Les ajustements nécessaires

Quand nous parlions hier des questions qui restent en suspens, le budget de la santé en est un qui soulève une interrogation.
On se rappelle sans doute que, lors de la dernière campagne électorale, M. Alward avait répété aux quatre coins de la province que s’il formait le prochain gouvernement il allait s’assurer «que le budget annuel du ministère de la Santé augmente d’un minimum de 3 % par année, chaque année de son mandat de quatre ans…» (1) L’an dernier, le budget alloué au compte ordinaire du ministère de la Santé était de 2,543 milliards $, une fois révisé. Pour l’année fiscale 2012-2013, le gouvernement a prévu, à ce compte ordinaire, une somme de 2,583 milliards $, une augmentation de 40 millions $, ou 1,6 %. Une augmentation de 3 % des dépenses au compte ordinaire du ministère de la Santé lui aurait donné un budget de 2,619 milliards $, une augmentation de 76 millions. Il manque donc 36 millions pour que l’engagement de 3 % soit respecté.

Pourtant, la contribution du Gouvernement du Canada au Nouveau-Brunswick augmente, elle, de 6 % chaque année. Elle continuera d’augmenter, d’ailleurs, jusqu’en 2017, si le fédéral respecte l’annonce qu’il a faite cet hiver à cet égard.

Par contre, quand on consulte le budget de l’éducation, on se rend compte qu’il ne subira pas la diminution de 2 %, du moins si on tient compte du budget global du ministère. Le budget augmentera de presque 1 %. Comme une partie de cette augmentation est due à l’augmentation des salaires, sur le plan des dépenses des programmes du ministère, il faudra que les enseignants et les gestionnaires fassent preuve d’imagination, car ils disposeront quand même de ressources minimales par rapport aux projets qu’ils entretenaient il y a deux ans.

Bien sûr, la dette qui grimpera à près de 11 milliards $ doit rester dans la mire du gouvernement. Si elle n’est pas maîtrisée, son augmentation entraînera une décote du crédit de la province, engendrant une hausse du taux d’intérêt, et par conséquent une augmentation plus importante des sommes à consacrer au service de la dette. Depuis 2004-2005, les sommes annuelles consacrées au service de la dette sont passées de 580 millions $ à 643 millions $ en 2010-2011, une augmentation de 10 % (64 millions $). (2)

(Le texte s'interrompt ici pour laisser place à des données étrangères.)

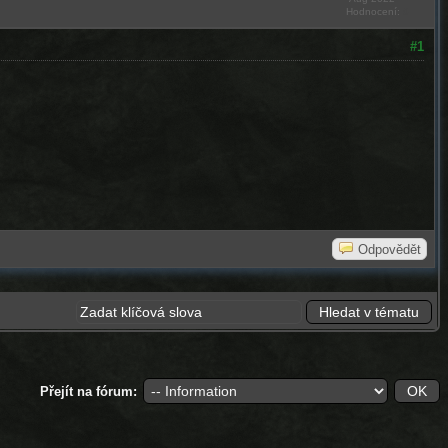
Hodnocení:
0
#1
Odpovědět
Přejít na fórum:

Nous écrivions hier que l’augmentation des revenus pour 2012-2013 est modeste. Certains penseront que 100 millions $ en recettes additionnelles, c’est quand même important. En fait, cela représente le tiers de la croissance annuelle moyenne des recettes du gouvernement provincial de 2004 à 2009, qui se situait à 335 millions $, avant que le gouvernement Graham n’accorde des baisses d’impôt importantes qui ont engendré une diminution significative (118 millions $) des recettes pour l’année fiscale 2009-2010. (3)

Comme le gouvernement ne pouvait augmenter cette année les revenus en augmentant la TPS et en imposant des péages sur les autoroutes sans passer par un référendum, selon les dispositions de la Loi sur la protection des contribuables adoptée en 2005, pour s’attaquer plus agressivement à freiner l’augmentation de la dette il devait augmenter les impôts, ce qu’il a refusé de faire.

En ne comprimant que les dépenses tout en ayant une augmentation modeste de ses recettes, le premier ministre a déjà dû faire une entorse à l’un de ses engagements: les augmentations allouées au ministère de la Santé n’atteindront pas les 3 % promis. Une augmentation modeste des impôts accélèrerait la réalisation d’un autre objectif important de son gouvernement, l’atteinte de l’équilibre budgétaire en vue de maitriser la croissance de la dette publique.

Certains penseront que nous nous répétons. Il serait plus juste de juger que nous insistons, comme nous l’avions fait du temps du gouvernement Graham.

(1) Citation de la page 5 de la brochure électorale du Parti conservateur du Nouveau-Brunswick, «Le Nouveau-Brunswick d’abord… Pour un changement».